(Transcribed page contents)
========
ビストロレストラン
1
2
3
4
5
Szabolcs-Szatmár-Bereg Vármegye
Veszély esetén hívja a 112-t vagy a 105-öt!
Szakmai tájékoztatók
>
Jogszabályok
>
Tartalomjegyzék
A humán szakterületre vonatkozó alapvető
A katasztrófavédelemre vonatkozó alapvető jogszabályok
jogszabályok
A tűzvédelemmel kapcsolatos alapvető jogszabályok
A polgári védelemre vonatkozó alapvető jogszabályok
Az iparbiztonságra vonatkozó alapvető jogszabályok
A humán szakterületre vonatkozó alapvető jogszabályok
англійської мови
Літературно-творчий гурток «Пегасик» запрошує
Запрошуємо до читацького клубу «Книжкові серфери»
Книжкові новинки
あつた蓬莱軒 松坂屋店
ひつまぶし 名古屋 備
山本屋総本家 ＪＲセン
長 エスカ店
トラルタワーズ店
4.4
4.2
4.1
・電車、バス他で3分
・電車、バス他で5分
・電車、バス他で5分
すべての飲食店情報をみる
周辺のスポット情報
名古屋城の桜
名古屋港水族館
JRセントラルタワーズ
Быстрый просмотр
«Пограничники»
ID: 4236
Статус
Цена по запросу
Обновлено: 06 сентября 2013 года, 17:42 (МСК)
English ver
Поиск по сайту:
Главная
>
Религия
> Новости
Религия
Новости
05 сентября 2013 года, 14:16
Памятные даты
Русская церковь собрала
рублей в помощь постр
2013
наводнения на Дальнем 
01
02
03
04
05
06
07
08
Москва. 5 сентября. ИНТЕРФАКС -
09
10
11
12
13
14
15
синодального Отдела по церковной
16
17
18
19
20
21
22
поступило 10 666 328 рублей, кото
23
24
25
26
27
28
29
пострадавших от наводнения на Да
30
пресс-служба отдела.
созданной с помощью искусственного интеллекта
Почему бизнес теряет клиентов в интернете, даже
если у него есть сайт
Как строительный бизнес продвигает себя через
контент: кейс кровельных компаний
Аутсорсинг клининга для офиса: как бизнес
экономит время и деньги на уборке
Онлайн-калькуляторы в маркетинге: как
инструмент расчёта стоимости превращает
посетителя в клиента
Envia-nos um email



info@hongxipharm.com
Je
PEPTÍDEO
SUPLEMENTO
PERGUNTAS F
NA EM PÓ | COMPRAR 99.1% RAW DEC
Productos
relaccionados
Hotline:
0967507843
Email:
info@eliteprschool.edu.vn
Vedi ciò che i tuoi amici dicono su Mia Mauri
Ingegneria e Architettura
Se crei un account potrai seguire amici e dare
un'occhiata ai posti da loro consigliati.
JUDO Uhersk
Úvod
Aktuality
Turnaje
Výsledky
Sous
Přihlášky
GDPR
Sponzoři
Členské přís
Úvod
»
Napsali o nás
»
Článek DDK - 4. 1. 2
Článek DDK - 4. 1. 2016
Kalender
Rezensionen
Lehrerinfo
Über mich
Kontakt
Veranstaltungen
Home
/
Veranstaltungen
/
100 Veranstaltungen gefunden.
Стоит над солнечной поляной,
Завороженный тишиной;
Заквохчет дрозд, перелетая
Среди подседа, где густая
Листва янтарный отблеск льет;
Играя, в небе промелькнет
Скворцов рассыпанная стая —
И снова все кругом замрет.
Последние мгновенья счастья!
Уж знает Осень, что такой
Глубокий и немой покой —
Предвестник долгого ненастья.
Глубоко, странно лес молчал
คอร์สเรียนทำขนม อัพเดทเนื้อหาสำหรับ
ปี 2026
========
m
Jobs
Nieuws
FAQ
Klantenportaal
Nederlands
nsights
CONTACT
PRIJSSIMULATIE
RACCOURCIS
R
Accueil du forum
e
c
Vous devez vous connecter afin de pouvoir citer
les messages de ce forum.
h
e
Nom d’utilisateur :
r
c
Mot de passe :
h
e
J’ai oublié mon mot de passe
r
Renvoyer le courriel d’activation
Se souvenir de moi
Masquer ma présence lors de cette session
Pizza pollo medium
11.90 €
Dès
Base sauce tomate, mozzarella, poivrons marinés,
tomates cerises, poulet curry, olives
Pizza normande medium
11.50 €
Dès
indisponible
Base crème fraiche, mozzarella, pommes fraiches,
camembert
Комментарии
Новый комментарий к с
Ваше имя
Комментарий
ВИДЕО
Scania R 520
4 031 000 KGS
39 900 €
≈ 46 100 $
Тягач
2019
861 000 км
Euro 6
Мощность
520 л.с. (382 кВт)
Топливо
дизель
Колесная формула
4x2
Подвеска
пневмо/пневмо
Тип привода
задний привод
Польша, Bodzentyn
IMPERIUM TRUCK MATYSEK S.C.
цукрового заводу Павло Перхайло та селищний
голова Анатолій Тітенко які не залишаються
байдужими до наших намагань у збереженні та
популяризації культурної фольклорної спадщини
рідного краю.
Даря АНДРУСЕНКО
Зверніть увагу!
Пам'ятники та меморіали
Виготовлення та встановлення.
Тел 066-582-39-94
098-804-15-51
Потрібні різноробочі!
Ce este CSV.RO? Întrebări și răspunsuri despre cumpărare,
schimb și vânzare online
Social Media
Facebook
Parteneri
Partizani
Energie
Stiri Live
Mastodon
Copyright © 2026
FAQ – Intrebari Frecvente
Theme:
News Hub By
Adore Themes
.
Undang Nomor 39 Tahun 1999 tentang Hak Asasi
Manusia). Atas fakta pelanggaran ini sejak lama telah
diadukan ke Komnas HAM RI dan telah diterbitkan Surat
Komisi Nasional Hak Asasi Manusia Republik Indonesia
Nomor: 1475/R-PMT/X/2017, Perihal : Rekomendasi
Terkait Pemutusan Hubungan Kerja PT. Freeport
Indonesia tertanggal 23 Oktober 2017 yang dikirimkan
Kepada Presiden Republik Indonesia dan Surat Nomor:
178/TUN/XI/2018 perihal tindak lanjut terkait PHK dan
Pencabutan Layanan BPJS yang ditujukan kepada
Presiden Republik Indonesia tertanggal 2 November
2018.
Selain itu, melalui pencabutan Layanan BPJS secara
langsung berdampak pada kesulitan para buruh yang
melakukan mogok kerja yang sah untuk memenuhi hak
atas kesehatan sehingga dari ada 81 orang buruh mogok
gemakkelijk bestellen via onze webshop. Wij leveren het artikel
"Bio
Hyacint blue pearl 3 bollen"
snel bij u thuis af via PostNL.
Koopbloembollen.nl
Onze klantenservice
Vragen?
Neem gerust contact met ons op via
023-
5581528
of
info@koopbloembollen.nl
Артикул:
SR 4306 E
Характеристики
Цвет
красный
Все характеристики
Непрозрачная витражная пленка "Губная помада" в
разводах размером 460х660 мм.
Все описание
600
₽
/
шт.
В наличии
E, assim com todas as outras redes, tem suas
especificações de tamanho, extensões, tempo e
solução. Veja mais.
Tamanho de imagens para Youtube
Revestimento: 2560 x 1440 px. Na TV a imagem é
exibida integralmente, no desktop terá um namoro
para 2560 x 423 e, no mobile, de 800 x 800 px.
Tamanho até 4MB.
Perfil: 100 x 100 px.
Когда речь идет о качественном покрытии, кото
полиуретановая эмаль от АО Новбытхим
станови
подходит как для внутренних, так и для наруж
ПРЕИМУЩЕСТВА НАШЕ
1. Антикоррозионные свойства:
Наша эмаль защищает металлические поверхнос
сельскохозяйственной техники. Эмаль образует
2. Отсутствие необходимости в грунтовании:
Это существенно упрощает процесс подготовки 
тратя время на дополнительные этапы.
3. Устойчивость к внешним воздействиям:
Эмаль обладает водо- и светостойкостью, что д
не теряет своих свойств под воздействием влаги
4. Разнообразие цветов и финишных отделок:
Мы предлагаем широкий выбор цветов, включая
========
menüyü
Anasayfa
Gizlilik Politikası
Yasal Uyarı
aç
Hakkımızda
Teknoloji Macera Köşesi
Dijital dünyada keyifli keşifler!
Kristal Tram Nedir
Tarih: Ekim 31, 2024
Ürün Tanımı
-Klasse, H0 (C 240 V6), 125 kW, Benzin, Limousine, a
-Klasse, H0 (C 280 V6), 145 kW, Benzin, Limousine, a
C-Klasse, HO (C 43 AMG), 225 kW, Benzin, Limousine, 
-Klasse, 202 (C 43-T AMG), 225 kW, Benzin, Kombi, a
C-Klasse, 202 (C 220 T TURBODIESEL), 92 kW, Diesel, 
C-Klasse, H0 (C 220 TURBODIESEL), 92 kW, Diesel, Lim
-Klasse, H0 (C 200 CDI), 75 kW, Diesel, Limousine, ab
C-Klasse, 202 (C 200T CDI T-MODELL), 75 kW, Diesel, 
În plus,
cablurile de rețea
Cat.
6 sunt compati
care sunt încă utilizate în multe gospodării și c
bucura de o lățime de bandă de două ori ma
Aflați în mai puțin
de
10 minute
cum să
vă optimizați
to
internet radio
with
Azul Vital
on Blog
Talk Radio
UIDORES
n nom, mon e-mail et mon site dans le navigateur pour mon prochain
========
(PROBLEM) What lines of the preceding data include the string "Книжкові"? Pull them out.

(SOLUTION TO THIS EXERCISE)
Запрошуємо до читацького клубу «Книжкові серфери»
Книжкові новинки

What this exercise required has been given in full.